1. Input data → cleaning engine

Input is untrusted. Cleaning never executes cell contents: there is no eval, no exec, and no pickle loading anywhere in src/freshdata, including the format parsers (HL7v2 / GPX / SDMX / EDIFACT / FHIR), which are hand-rolled text parsers. Inputs are read only through pandas / pyarrow / DuckDB readers.

2. Cleaned data → CSV exports (formula injection)

Cells starting with = + - @ <tab> <cr> execute as formulas when a CSV is opened in Excel / Google Sheets / LibreOffice (OWASP CSV injection). FreshData's stance follows the artifact's purpose:

Surface Default Why
export_review_queue (csv) sanitize on (sanitize_formulas=False to opt out) built to be opened by humans in spreadsheets
fd.clean_csv(output_path=...) off, opt-in sanitize_formulas=True pipeline artifact; byte-exact fidelity by default
streaming CLI off, opt-in --sanitize-formulas (also covers the quarantine export) same

JSONL and Parquet are never altered. Residual risk: a pipeline CSV opened directly in a spreadsheet keeps the risk unless the flag was passed.
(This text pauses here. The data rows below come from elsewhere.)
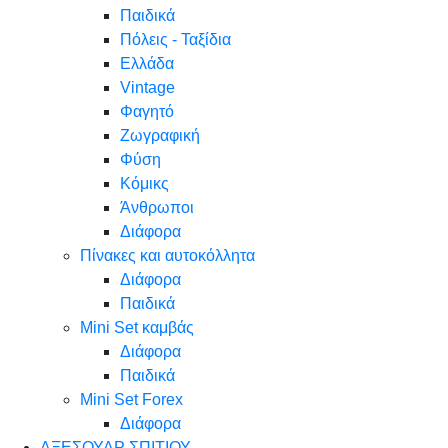
Παιδικά
Πόλεις - Ταξίδια
Ελλάδα
Vintage
Φαγητό
Ζωγραφική
Φύση
Κόμικς
Άνθρωποι
Διάφορα
Πίνακες και αυτοκόλλητα
Διάφορα
Παιδικά
Mini Set καμβάς
Διάφορα
Παιδικά
Mini Set Forex
Διάφορα
ΑΞΕΣΟΥΑΡ ΣΠΙΤΙΟΥ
3. DataFrame → AI Copilot model_context

report.model_context is the only payload a provider hook ever sees, and it is SHA-256 fingerprinted in report.audit so you can prove after the fact what was shared. Per privacy mode:

  • mask_pii_before_reasoning (default) — every string-like column (object / string / categorical) in the sample rows is hash-masked: declared must_mask columns, regex-detected PII columns, and everything else string-like. This is deliberate defense-in-depth: regex detection cannot see names, addresses, or free text, so no string value is trusted to be safe. allow_unmasked_columns is an explicit per-column opt-out that never exempts a declared or detected PII column and rejects unknown names. Detected-problem details entering model_context are value-free in every mode (category_noise spelling previews stay local).
  • schema_only — no cell values at all.

These guarantees are enforced by adversarial regression tests registered in the CLAIM_REGISTRY (tests/test_experimental_ai_copilot.py), which CI re-verifies against the README wording.
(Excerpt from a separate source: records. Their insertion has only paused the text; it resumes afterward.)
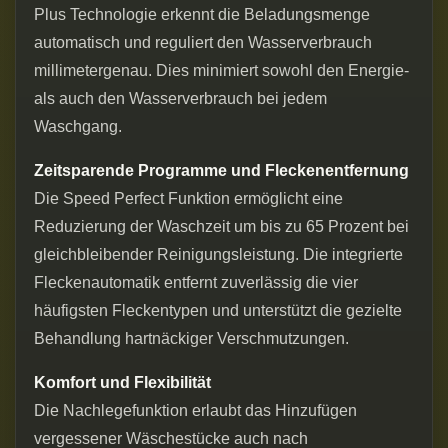
Plus Technologie erkennt die Beladungsmenge
automatisch und reguliert den Wasserverbrauch
millimetergenau. Dies minimiert sowohl den Energie-
als auch den Wasserverbrauch bei jedem
Waschgang.
Zeitsparende Programme und Fleckenentfernung
Die Speed Perfect Funktion ermöglicht eine
Reduzierung der Waschzeit um bis zu 65 Prozent bei
gleichbleibender Reinigungsleistung. Die integrierte
Fleckenautomatik entfernt zuverlässig die vier
häufigsten Fleckentypen und unterstützt die gezielte
Behandlung hartnäckiger Verschmutzungen.
Komfort und Flexibilität
Die Nachlegefunktion erlaubt das Hinzufügen
vergessener Wäschestücke auch nach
Residual risk (by design, documented): numeric values pass through unmasked. Numeric quasi-identifiers — an exact salary plus age plus a postcode-like code — can re-identify a person. Drop such columns first or use schema_only.

4. Provider hook failure

Provider exceptions are caught, recorded as report.audit["provider_error"], and the deterministic report survives. Stated plainly: the prompt has already been sent when a provider fails — a failing provider does not un-send data. The failure mode is fail-closed for the report, not a retroactive privacy guarantee.
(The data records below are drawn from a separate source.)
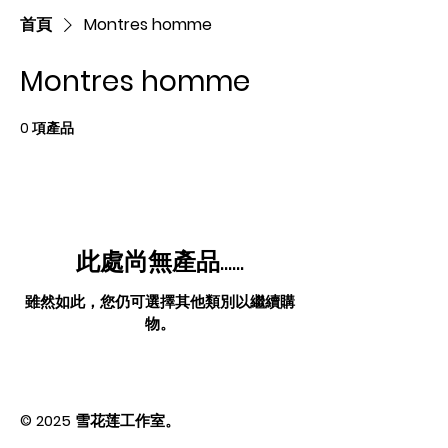
首頁
Montres homme
Montres homme
0 項產品
此處尚無產品......
雖然如此，您仍可選擇其他類別以繼續購
物。
© 2025 雪花莲工作室。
5. PII detection is regex-only

The dependency-free detector covers EMAIL / PHONE / SSN / credit card / IP. It does not detect names, addresses, or free-text PII (install the privacy extra for NER via presidio). This is the #1 practitioner gotcha: if you call anonymize() with only auto-detected columns, undetected PII passes through. The copilot does not inherit this gap because it masks all string-like columns regardless of detection (see boundary 3).

6. Masking tokens

Hash masking is HMAC-SHA256 with a configurable salt. The default salt is a public constant in the source, so tokens are stable across runs and joinable — and an attacker holding tokens can confirm guesses of low-cardinality values. Supply your own salt on MaskingRule when unlinkability matters. The copilot's internal masking uses the default deterministic path on purpose: a per-run random salt would break the documented reproducibility of model_context and its audit fingerprint. This trade-off is tracked as a roadmap item, not silently changed.

Non-goals

  • Not a sandbox. FreshData reads tabular files; hostile file formats are the parser libraries' concern (pandas / pyarrow / duckdb versions are therefore floor-pinned).
  • Not DLP. PII detection is best-effort convenience. The compliance packs state their own scope and do not turn detection into a guarantee.
  • No network in any cleaning path. The only network call in the package is the explicit fd.models.pull(...); offline behavior is CI-enforced (-m "not online" is the default gate).